Car, si les deux se combinent dans le procès de travail, qui est toujours à la fois dépense de travail humain et dépense de travail naturel, seul le travail humain opère et importe dans le procès de valorisation du capital, comme Marx l’a mentionné dans la citation précédente. Et, du coup, la différence fondamentale introduite par Marx entre travail concret (le travail utile, le travail en tant qu’il est producteur de valeurs d’usage, qui combine toujours force humaine de travail et nature) et travail abstrait, qui seule est formateur de valeur, tend à s’effacer. Si bien que, comme tant d’autres avant lui, Moore en vient en définitive à confondre formation de la valeur et production de valeurs d’usage, quoiqu’il s’en défende. Il tourne ainsi le dos à l’analyse marxienne de la valeur dont il revendique pourtant l’héritage. En témoignent les passages suivants :
« Toutes ces formes de formes de travail dévalué et non valorisé [de-valued and un-valued formes of work] sont, cependant, situées en dehors de la forme valeur (la marchandise). Elles ne produisent pas directement de la valeur. Et néanmoins – et c’est un néanmoins de grande importance – la valeur comme travail abstrait ne peut pas être produite si ce n’est par l’intermédiaire de travail/énergie non payé » (2014b : 262).
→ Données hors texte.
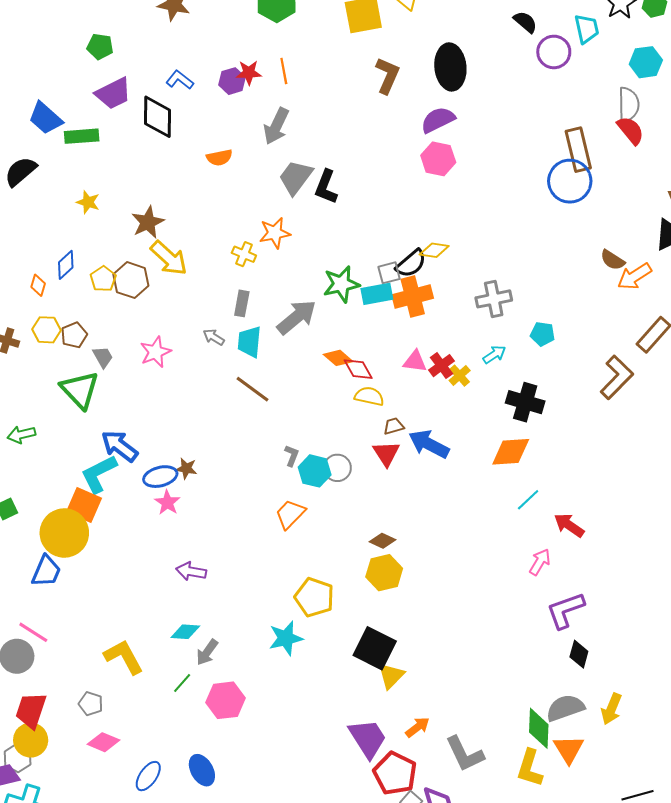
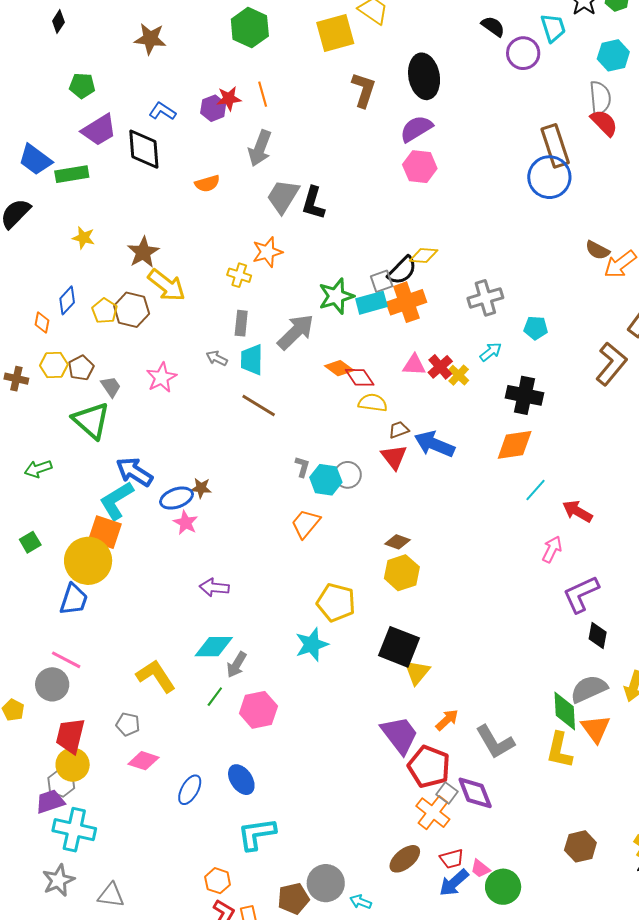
cyan diamond: (185, 632) -> (214, 647), size x1.4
« En d’autres termes, la valeur est co-produite par des natures humaines et non humaines, considérées non pas comme deux blocs mais comme des faisceaux différenciés de l’oecoumène [oikeos], et la structure interne [relationality] des natures non humaines est réformée à travers la valeur comme mode d’organisation de la vie » (2014b : 280).
« Lorsqu’on se focalise sur le rapport entre travail payé et travail non payé, les rapports de valeur ne peuvent pas être réduits à un rapport entre propriétaires du capital et possesseurs de la force de travail. Bourgeois et prolétaires demeurent une expression centrale de l’essence contradictoire du capital. Travail payé et non payé forment une autre contradiction, constitutivement impliquée et fréquemment décisive. Le socle sur lequel repose le temps de travail socialement nécessaire est le travail non payé socialement nécessaire. Le temps de travail ne se forme pas seulement à travers le conflit entre capital et travail mais aussi par la fourniture de travail non payé – un conflit profondément genré, racialisé et multi-spécifique (…) » (2018 : 14-15)
La confusion précédente apparaît notamment dans la manière dont Moore évalue la contribution du travail naturel à la formation et à l’accumulation du capital. Par exemple dans les passages suivants :
« Sans les flots massifs de travail/énergie non payé en provenance du reste de la nature – incluant celui fourni par les femmes – les coûts de production s’accroîtraient, et l’accumulation se ralentirait » (2014a : 251-252)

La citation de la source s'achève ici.